From Table 1 we see that the three low-Z materials provide similar effective GF values. Of the three
however, carbon is the most common, easiest to machine, and least toxic. Comparing the case of a carbon
target to the monolithic case shows that the effective GF in the former case is about 25% higher. To achieve a
comparable effective GF with the monolithic design requires the charge detector to be positioned with no air-
gap, degrading the data quality and increasing cost and complexity, as described above. The conclusion from
this study for a 1000 kg balloon payload is that a carbon target provides an optimal solution for cosmic-ray
hadron calorimetry in terms of data quantity and quality, detector cost and complexity, and simplicity of data
analysis. This conclusion would similarly apply to space-based calorimeters with mass limits of several tons.
4.2 Optimizing Calorimeter Depth vs.
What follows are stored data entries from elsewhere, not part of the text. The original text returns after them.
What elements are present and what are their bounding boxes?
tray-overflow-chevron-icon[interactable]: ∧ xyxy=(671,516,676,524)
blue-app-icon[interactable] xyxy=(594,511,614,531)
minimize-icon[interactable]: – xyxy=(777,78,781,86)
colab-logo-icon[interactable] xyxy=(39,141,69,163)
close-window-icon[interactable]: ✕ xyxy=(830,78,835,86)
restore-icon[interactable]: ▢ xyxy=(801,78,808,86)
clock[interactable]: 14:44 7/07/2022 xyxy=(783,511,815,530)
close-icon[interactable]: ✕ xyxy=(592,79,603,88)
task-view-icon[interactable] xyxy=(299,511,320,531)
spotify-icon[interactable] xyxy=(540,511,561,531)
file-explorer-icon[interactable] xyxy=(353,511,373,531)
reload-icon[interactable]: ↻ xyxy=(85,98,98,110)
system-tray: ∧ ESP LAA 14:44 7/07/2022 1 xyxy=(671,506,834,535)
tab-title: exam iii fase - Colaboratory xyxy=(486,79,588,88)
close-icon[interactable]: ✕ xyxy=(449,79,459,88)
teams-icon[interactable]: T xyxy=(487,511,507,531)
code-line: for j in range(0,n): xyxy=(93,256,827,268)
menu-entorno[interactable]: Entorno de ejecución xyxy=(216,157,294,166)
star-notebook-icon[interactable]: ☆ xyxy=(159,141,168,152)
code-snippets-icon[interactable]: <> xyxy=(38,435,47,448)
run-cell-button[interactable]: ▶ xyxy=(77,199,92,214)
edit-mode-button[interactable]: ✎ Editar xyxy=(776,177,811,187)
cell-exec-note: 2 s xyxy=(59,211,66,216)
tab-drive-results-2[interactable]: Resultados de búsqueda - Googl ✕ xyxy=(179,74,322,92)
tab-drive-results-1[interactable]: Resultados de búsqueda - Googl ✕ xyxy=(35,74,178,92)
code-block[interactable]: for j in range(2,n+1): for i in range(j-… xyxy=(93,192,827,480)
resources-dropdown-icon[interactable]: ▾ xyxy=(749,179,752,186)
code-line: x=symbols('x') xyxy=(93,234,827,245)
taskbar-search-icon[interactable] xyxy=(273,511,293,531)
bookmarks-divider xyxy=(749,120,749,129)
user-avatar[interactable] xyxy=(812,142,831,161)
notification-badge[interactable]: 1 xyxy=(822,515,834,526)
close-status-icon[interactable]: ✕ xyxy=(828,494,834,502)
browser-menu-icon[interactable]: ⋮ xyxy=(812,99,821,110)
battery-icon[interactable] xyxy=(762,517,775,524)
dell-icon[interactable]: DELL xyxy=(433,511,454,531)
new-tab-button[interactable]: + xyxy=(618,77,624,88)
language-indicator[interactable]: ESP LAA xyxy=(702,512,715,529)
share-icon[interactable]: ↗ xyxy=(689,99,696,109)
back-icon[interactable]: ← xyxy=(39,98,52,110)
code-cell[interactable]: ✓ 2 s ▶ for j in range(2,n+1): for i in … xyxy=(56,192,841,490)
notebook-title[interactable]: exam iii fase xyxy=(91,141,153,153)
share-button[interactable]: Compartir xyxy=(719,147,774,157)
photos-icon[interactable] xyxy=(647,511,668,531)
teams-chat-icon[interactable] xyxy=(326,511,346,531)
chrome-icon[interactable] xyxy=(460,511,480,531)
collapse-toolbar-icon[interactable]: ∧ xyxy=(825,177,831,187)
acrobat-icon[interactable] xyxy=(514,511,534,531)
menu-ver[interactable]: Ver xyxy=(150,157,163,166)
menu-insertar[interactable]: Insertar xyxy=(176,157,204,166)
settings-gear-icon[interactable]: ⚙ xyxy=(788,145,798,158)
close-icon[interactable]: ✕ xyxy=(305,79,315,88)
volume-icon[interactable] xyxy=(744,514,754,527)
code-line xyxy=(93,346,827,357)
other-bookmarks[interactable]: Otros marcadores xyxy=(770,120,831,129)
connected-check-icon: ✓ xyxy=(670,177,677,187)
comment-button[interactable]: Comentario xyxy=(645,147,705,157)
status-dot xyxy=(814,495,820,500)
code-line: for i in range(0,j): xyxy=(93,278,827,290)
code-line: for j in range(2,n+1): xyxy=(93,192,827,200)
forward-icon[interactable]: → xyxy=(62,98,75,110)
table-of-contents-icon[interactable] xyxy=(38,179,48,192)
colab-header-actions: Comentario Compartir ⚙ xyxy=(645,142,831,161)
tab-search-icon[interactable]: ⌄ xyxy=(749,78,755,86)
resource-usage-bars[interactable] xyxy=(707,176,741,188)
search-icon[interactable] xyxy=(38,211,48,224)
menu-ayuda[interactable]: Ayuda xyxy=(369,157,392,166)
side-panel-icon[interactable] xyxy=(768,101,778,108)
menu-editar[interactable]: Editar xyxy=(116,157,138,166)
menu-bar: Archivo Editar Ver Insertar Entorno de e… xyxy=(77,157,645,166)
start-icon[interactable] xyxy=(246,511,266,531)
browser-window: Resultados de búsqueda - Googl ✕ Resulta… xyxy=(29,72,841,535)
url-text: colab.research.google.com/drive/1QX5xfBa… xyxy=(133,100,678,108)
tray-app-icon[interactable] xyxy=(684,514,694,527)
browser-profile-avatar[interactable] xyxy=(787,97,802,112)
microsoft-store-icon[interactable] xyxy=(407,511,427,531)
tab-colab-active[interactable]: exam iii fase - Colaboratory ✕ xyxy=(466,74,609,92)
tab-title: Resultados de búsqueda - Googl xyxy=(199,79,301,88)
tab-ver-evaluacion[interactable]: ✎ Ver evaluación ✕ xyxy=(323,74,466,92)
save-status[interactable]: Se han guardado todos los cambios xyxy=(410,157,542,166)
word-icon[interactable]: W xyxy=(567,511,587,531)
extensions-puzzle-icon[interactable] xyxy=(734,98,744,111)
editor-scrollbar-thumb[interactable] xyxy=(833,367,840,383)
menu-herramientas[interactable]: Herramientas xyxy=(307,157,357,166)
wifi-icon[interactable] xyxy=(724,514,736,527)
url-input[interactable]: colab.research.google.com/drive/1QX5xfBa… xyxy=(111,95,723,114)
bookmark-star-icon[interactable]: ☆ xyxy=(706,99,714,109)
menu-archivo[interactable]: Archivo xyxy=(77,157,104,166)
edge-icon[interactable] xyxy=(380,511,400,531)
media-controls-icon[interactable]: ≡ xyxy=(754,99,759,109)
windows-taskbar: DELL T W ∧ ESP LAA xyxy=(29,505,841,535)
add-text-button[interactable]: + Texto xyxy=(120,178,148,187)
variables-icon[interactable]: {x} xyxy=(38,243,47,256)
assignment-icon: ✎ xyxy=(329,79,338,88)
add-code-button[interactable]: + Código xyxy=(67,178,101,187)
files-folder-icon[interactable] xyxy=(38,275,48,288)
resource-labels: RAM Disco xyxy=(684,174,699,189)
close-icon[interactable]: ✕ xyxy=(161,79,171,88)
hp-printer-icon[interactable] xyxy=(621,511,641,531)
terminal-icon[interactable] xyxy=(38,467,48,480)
Target Thickness: Once a target material is selected, the
target thickness can be optimized for greatest effective GF. Two trends compete in this process. On one hand,
with thicker targets the interaction fraction for particles in the geometrical acceptance increases. On the other
hand, the lateral extent possible with thicker targets is reduced, thereby limiting the geometrical acceptance.
The result of the optimization depends on the available mass, the definition of good events (determined by
the required energy resolution) and on the target opening angle.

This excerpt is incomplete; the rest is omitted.